The trouble began when Pharaoh Ay found out how much he was spending on the army.
‘It costs a fortune to keep all these soldiers in the field,’ he protested, and would not be dissuaded from sending most of the standing army home.
Without gifts-of-valour or severance allowances to which they were entitled, he disbanded regiment after regiment. They laid their standards in the hall of warriors and went home to the land which the government had given them.
Reports soon came in from all of the borders, crying for help. The combined Great Royal Scribe Khety and Hanufer came to me almost in tears, relating letters received from garrisons who were going under, besieged villages which would shortly be destroyed—and there was nothing that I could advise. Though I was interested in a letter from the King of Assyria, demanding to know the fate of his son. It had been sent to a lady called Ankhati, but there was no one in the palace of that name and I replied to that effect.
I was still, to my astonishment, Great Royal Judge Ptah-hotep, possibly because I was too well guarded to poison and too well-regarded to dismiss.
Apart from his meanness, which was legendary—it was said that Ay would skin a louse for its hide—the new Pharaoh spent most of his time ordering an exceptionally grand tomb, in which we all hoped that he would soon lie.
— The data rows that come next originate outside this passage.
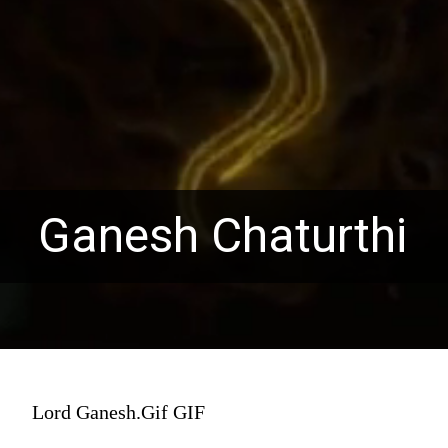
Ganesh Chaturthi
Lord Ganesh.Gif GIF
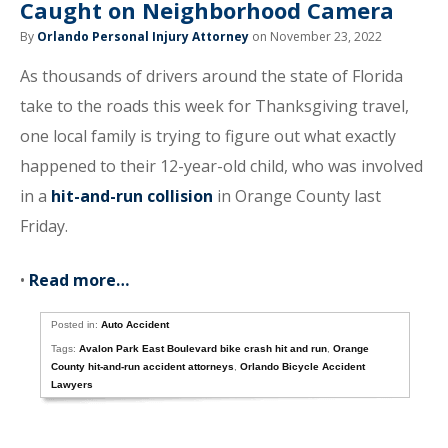
Caught on Neighborhood Camera
By
Orlando Personal Injury Attorney
on November 23, 2022
As thousands of drivers around the state of Florida
take to the roads this week for Thanksgiving travel,
one local family is trying to figure out what exactly
happened to their 12-year-old child, who was involved
in a
hit-and-run collision
in Orange County last
Friday.
•
Read more…
Posted in:
Auto Accident
Tags:
Avalon Park East Boulevard bike crash hit and run
,
Orange
County hit-and-run accident attorneys
,
Orlando Bicycle Accident
Lawyers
And General Horemheb still did not come home. He and his thousand men were the only effective force left on the borders of Canaan and he could not leave. Mutnodjme and I worried about him and Kheperren, and kept the household going and advised the king when he would take advice, and we waited.
No one expected the manner of the general’s return.
Late one night, I was out keeping watch on the high walls. I quite often had trouble sleeping, and I liked to walk where the little king had walked and remember that the present Pharaoh was his murderer. The night was still—it was Ephipi, still and hot, before the Southern Snake’s breath scorches Egypt, crisping every leaf.